Values expected to continue rising in fourth quarter

The 2012 U.S. drought has lowered expectations of farm income potential across much of the Midwest and Mid-South, but agricultural lenders expect crop insurance and higher crop prices to help mitigate much of the impact, according to third-quarter survey results from the Federal Reserve Bank of St. Louis. In addition, farmland values across the entire region continued to rise throughout most of the District.

The survey, conducted from September 15 through September 28, was based on the responses of 75 agricultural banks located within the boundaries of the Eighth Federal Reserve District, which is comprised of all or parts of the following seven Midwest and Mid-South states: Arkansas, Illinois, Indiana, Kentucky, Mississippi, Missouri and Tennessee. The District is broken into four zones: Little Rock, Louisville, Memphis and St. Louis.

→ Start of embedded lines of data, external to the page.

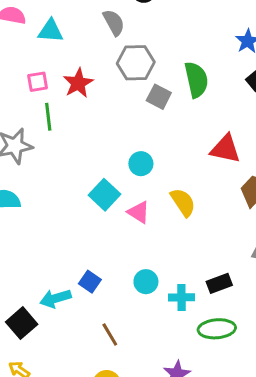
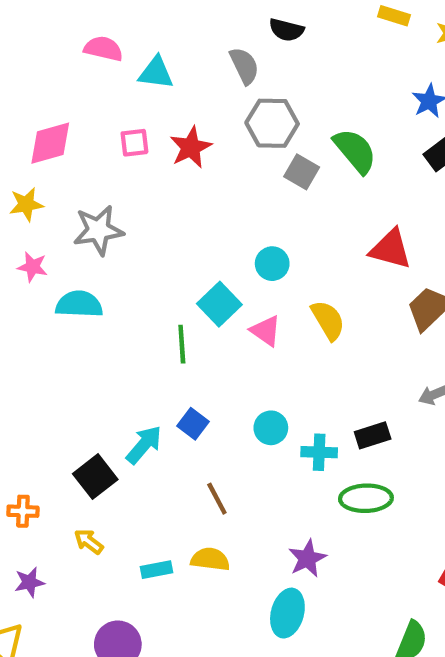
green semicircle: (196, 80) -> (355, 151), turned -30
green line: (48, 117) -> (182, 344), moved
cyan arrow: (55, 298) -> (144, 445), turned 144

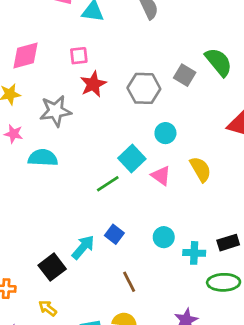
gray hexagon: (272, 123) -> (144, 88), moved
red star: (191, 147) -> (93, 84), moved
green line: (182, 344) -> (108, 184), turned 60

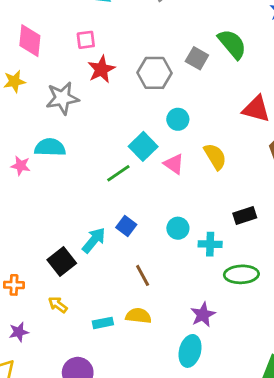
pink diamond: (25, 56) -> (30, 41), turned -68
pink star: (14, 134) -> (21, 166), moved
black rectangle: (228, 243) -> (245, 215), moved

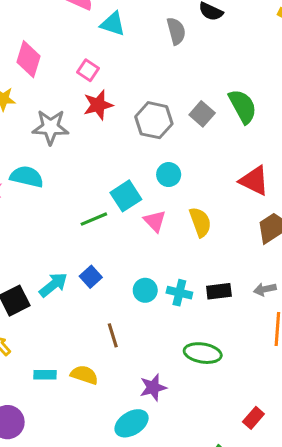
pink square: (86, 40) -> (88, 70), turned 30
cyan cross: (210, 244) -> (179, 293), moved
brown line: (143, 275) -> (113, 335), moved
cyan ellipse: (190, 351) -> (132, 423), turned 32

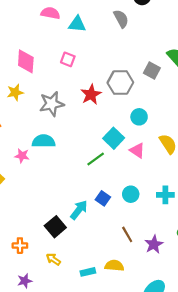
red star: (98, 105) -> (91, 94), moved
cyan circle: (145, 290) -> (131, 194), moved
purple star: (153, 387) -> (154, 244), moved

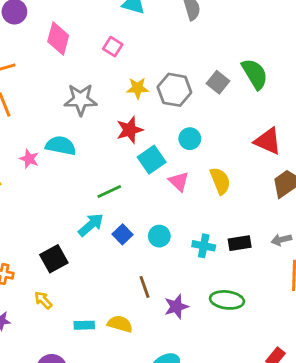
yellow star: (15, 92) -> (138, 88), moved
red star: (91, 94) -> (130, 130), moved
green line: (96, 159) -> (109, 191), moved
cyan arrow: (79, 210) -> (91, 225), moved

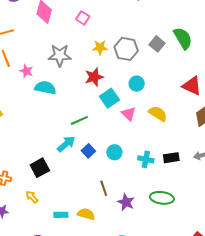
pink star: (29, 159) -> (26, 71), moved
yellow semicircle: (220, 181) -> (158, 114), turned -36
purple star: (176, 307) -> (126, 202), turned -30

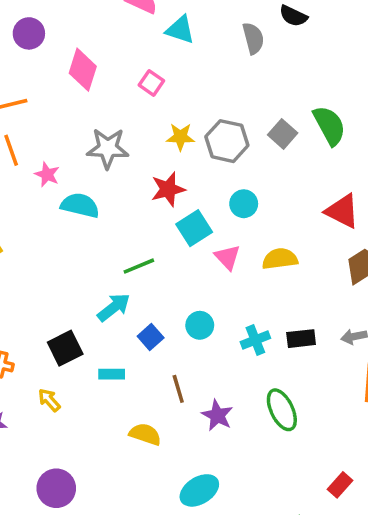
yellow semicircle: (158, 114) -> (280, 259), turned -42
blue square: (88, 151) -> (151, 337), moved
cyan cross: (146, 159) -> (255, 340), turned -35
green ellipse: (162, 198) -> (282, 410), turned 55
cyan rectangle: (61, 215) -> (112, 374), moved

Overall, responses from District bankers suggest that farm income and capital spending were significantly lower in the third quarter 2012 compared with third quarter 2011. The third quarter index value stood at 80, compared with 140 for the second quarter. Looking forward, lender expectations were lower for the fourth quarter, with an average Eighth District expectations index value of 77.

Not all of the District’s zones saw reduced farm incomes: the Memphis zone reported both higher income and capital spending in the third quarter, compared to the same time in 2011, with its index estimate coming in at 136 for the third quarter. Memphis lenders also indicated they expect that income and spending will remain higher in the fourth quarter as well, as indicated by an index expectations value of 125. In the Memphis zone, which includes northern Mississippi, many crops are irrigated; a factor that has helped offset the impact of the drought. 

Both the value of non-irrigated cropland and the value of ranch and pastureland in the Eighth District were expected to continue to rise slightly over the next three months. Cash rents are also expected to rise.

Lenders estimated that District quality farmland values averaged $4,886 per acre in the third quarter, with ranch and pastureland averaging $2,345 per acre. Lenders also expect values to continue to rise in the fourth quarter, with quality farmland expectations averaging 127 in diffusion index values, and ranch and pastureland values averaging 108. Compared with the second quarter’s survey, quality farmland values were up 1.6 percent from 2011 in the Little Rock zone; down 3.4 percent in the Louisville zone; up 5.9 percent in the Memphis zone; and up 5.2 percent from 2011 numbers in the St. Louis zone. 

Ranch and pastureland estimates in the third quarter averaged $2,094 per acre in the Little Rock zone with a fourth quarter expectations index value of 111; $2,300 in the Louisville zone with a fourth quarter expectations index value of 133; $1,695 per acre in the Memphis zone with a fourth quarter expectations index value of 82; and $2,621 per acre in the St. Louis zone with a fourth quarter expectations index value of 112.